When trying to solve a problem that involves calculating a specific, continuous value (IE: house values, test score, etc), this would be a linear regression type of problem. If the problem to be solved is determining the probability of an event occurring (true or false) or the probability of an object fitting into a certain class, this may be more suited for logistic regression.
There is sometimes a grey-line between logistic regression and classification problems in some cases since logistic regression problems determine a percentage to fit into a the class. A percentage is a continuous value but determines true/false or whether something fits into a specific class based on these percentages. This makes it sort of a regression problem but also allows other methods/tools to solve these. Tree-based methods such as Random Forest or Decision-Tree can be used for classification problems. To make things a little more confusing, there are ways to use tree-based methods to solve regression problems (but this isn't as common).
Lastly, there are clustering methods such as K-Means or K-Nearest Neighbors which are typically unsupervised methods meaning there is no Y-variable to determine.
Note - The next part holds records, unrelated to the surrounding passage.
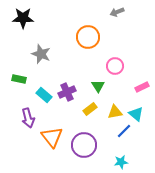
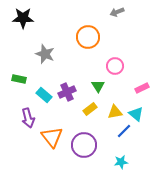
gray star: moved 4 px right
pink rectangle: moved 1 px down
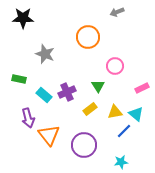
orange triangle: moved 3 px left, 2 px up
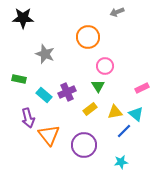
pink circle: moved 10 px left
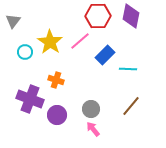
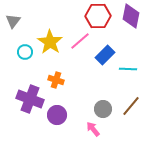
gray circle: moved 12 px right
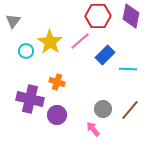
cyan circle: moved 1 px right, 1 px up
orange cross: moved 1 px right, 2 px down
purple cross: rotated 8 degrees counterclockwise
brown line: moved 1 px left, 4 px down
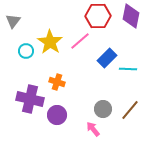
blue rectangle: moved 2 px right, 3 px down
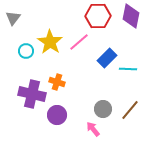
gray triangle: moved 3 px up
pink line: moved 1 px left, 1 px down
purple cross: moved 2 px right, 5 px up
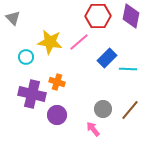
gray triangle: rotated 21 degrees counterclockwise
yellow star: rotated 25 degrees counterclockwise
cyan circle: moved 6 px down
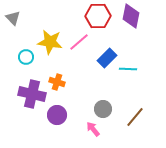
brown line: moved 5 px right, 7 px down
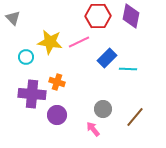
pink line: rotated 15 degrees clockwise
purple cross: rotated 8 degrees counterclockwise
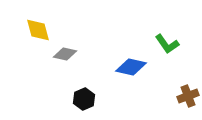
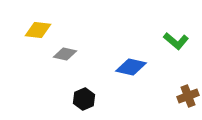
yellow diamond: rotated 68 degrees counterclockwise
green L-shape: moved 9 px right, 3 px up; rotated 15 degrees counterclockwise
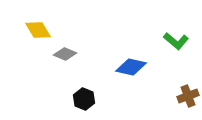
yellow diamond: rotated 52 degrees clockwise
gray diamond: rotated 10 degrees clockwise
black hexagon: rotated 15 degrees counterclockwise
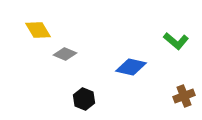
brown cross: moved 4 px left
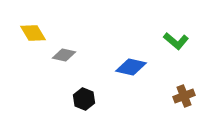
yellow diamond: moved 5 px left, 3 px down
gray diamond: moved 1 px left, 1 px down; rotated 10 degrees counterclockwise
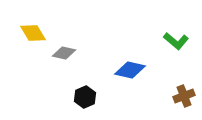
gray diamond: moved 2 px up
blue diamond: moved 1 px left, 3 px down
black hexagon: moved 1 px right, 2 px up; rotated 15 degrees clockwise
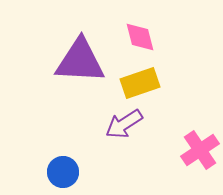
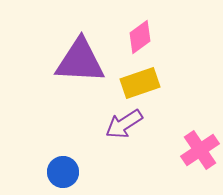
pink diamond: rotated 68 degrees clockwise
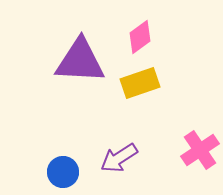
purple arrow: moved 5 px left, 34 px down
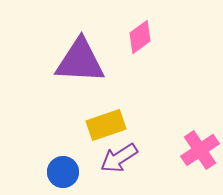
yellow rectangle: moved 34 px left, 42 px down
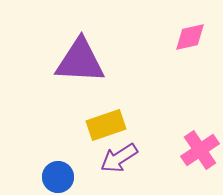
pink diamond: moved 50 px right; rotated 24 degrees clockwise
blue circle: moved 5 px left, 5 px down
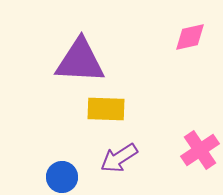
yellow rectangle: moved 16 px up; rotated 21 degrees clockwise
blue circle: moved 4 px right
In these cases, the data scientist is only looking to find the best groupings. These methods are used in cases such as market-segmentation (grouping certain types of customers together).
We will now get into some more basic information on each of these.
In regards to linear regression, this section will start with a simple example which is one or two dimensional. From there, more variables will be added to the dataset to gradually enhance your learning. As the examples get more complex, this will introduce new tooling that can be used to tackle these more difficult problems.
The Full-Code for this exercise is located at
https://github.com/kcalliga/mydatasciencebook/blob/main/Chapter2/LinearRegression.ipynb
A linear regression type of problem typically involves trying to determine a numeric variable (Y) based on a single feature or multiple features (X variables).
Going back to the days of high school Algebra, there is the following formula
Y = Mx + B
M is the coefficient which gets multiplied by the single value of X and added to the Y intercept (B) to get the target variable, Y.
Let's take a simple example with one feature (X variable) to determine Y.
This example is used a lot but I think it is very easy to understand.
Let's say multiple students take a test and we would like to estimate based on the total hours of study, the score that a student would get on the test.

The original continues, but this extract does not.